(Saved data entries)
=== Section Start ===

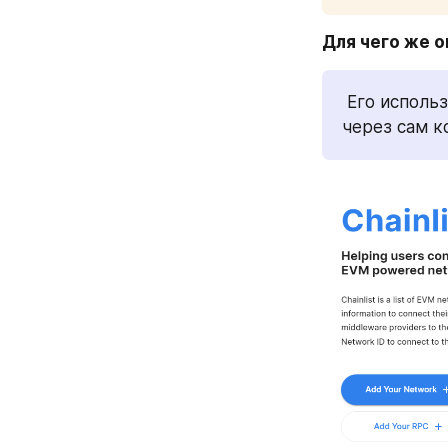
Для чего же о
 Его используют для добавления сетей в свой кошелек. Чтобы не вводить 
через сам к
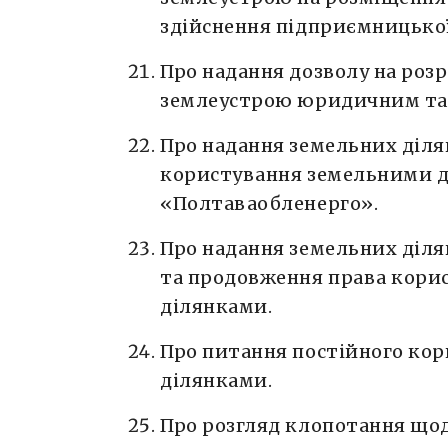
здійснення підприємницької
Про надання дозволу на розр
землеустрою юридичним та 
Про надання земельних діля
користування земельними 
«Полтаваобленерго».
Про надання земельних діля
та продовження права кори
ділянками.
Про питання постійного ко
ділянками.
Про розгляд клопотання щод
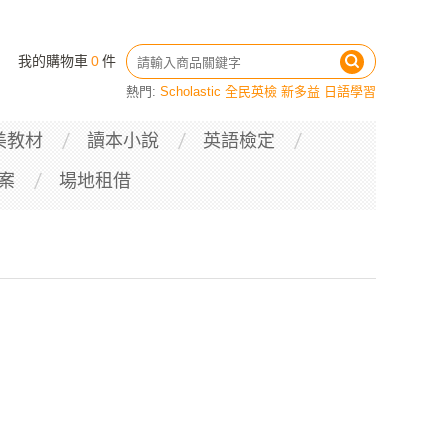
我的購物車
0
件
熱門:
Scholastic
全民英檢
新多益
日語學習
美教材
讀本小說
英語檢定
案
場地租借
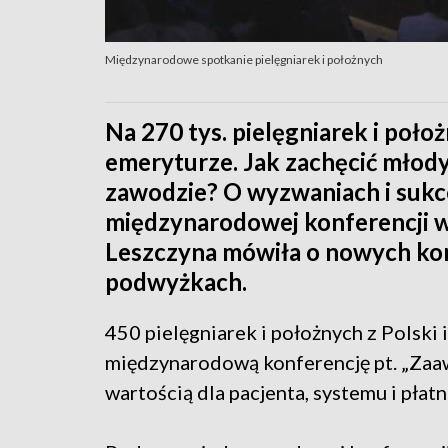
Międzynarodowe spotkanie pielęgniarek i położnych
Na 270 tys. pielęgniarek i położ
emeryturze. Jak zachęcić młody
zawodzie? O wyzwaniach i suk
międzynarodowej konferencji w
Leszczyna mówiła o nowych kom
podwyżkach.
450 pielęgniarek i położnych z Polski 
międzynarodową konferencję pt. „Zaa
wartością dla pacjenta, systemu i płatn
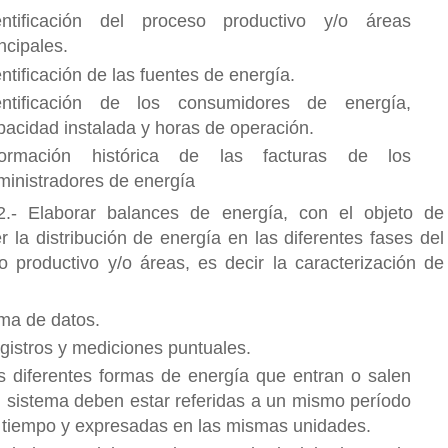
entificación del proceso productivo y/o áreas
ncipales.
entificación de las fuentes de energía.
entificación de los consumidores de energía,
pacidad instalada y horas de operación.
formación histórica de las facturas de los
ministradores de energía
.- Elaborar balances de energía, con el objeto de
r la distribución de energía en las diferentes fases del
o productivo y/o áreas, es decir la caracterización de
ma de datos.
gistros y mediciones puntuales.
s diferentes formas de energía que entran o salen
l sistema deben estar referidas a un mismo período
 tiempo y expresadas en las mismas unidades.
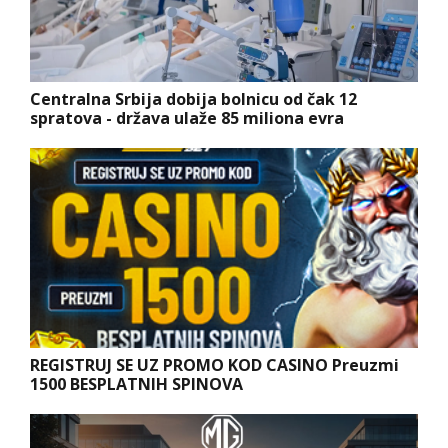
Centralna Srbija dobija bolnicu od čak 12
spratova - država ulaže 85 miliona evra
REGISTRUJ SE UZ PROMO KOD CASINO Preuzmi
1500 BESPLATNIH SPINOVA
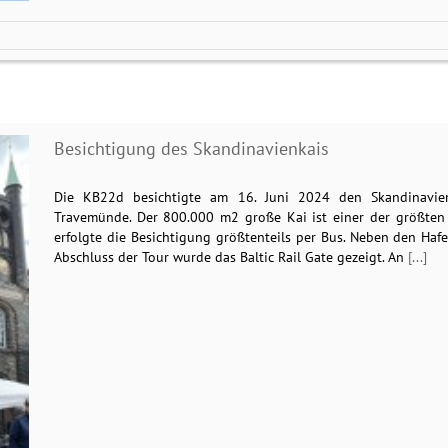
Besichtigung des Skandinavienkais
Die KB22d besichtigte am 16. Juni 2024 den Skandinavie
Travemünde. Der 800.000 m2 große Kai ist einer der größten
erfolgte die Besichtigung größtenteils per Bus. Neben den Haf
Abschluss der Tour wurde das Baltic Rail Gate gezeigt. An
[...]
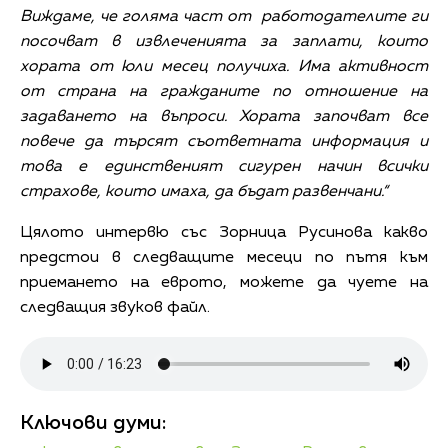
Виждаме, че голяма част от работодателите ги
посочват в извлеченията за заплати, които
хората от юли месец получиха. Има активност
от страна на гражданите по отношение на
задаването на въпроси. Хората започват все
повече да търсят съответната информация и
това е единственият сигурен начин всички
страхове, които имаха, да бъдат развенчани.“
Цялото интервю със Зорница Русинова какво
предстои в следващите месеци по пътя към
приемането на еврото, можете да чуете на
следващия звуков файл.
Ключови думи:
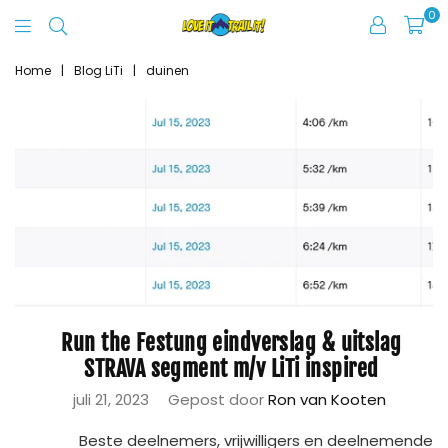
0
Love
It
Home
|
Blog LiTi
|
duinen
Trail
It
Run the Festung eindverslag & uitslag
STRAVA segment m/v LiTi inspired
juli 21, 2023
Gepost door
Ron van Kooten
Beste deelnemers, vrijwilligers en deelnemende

=== Section End ===

-- PROBLEM --
Copy each line above exactly, with no images.

-- RESULT BELOW --
Для чего же о
 Его используют для добавления сетей в свой кошелек. Чтобы не вводить 
через сам к
здійснення підприємницької
Про надання дозволу на розр
землеустрою юридичним та 
Про надання земельних діля
користування земельними 
«Полтаваобленерго».
Про надання земельних діля
та продовження права кори
ділянками.
Про питання постійного ко
ділянками.
Про розгляд клопотання щод
我的購物車
0
件
熱門:
Scholastic
全民英檢
新多益
日語學習
美教材
讀本小說
英語檢定
案
場地租借
Międzynarodowe spotkanie pielęgniarek i położnych
Na 270 tys. pielęgniarek i położ
emeryturze. Jak zachęcić młody
zawodzie? O wyzwaniach i suk
międzynarodowej konferencji w
Leszczyna mówiła o nowych kom
podwyżkach.
450 pielęgniarek i położnych z Polski 
międzynarodową konferencję pt. „Zaa
wartością dla pacjenta, systemu i płatn
entificación del proceso productivo y/o áreas
ncipales.
entificación de las fuentes de energía.
entificación de los consumidores de energía,
pacidad instalada y horas de operación.
formación histórica de las facturas de los
ministradores de energía
.- Elaborar balances de energía, con el objeto de
r la distribución de energía en las diferentes fases del
o productivo y/o áreas, es decir la caracterización de
ma de datos.
gistros y mediciones puntuales.
s diferentes formas de energía que entran o salen
l sistema deben estar referidas a un mismo período
 tiempo y expresadas en las mismas unidades.
Centralna Srbija dobija bolnicu od čak 12
spratova - država ulaže 85 miliona evra
REGISTRUJ SE UZ PROMO KOD CASINO Preuzmi
1500 BESPLATNIH SPINOVA
Besichtigung des Skandinavienkais
Die KB22d besichtigte am 16. Juni 2024 den Skandinavie
Travemünde. Der 800.000 m2 große Kai ist einer der größten
erfolgte die Besichtigung größtenteils per Bus. Neben den Haf
Abschluss der Tour wurde das Baltic Rail Gate gezeigt. An
[...]
Виждаме, че голяма част от работодателите ги
посочват в извлеченията за заплати, които
хората от юли месец получиха. Има активност
от страна на гражданите по отношение на
задаването на въпроси. Хората започват все
повече да търсят съответната информация и
това е единственият сигурен начин всички
страхове, които имаха, да бъдат развенчани.“
Цялото интервю със Зорница Русинова какво
предстои в следващите месеци по пътя към
приемането на еврото, можете да чуете на
следващия звуков файл.
Ключови думи:
0
Love
It
Home
|
Blog LiTi
|
duinen
Trail
It
Run the Festung eindverslag & uitslag
STRAVA segment m/v LiTi inspired
juli 21, 2023
Gepost door
Ron van Kooten
Beste deelnemers, vrijwilligers en deelnemende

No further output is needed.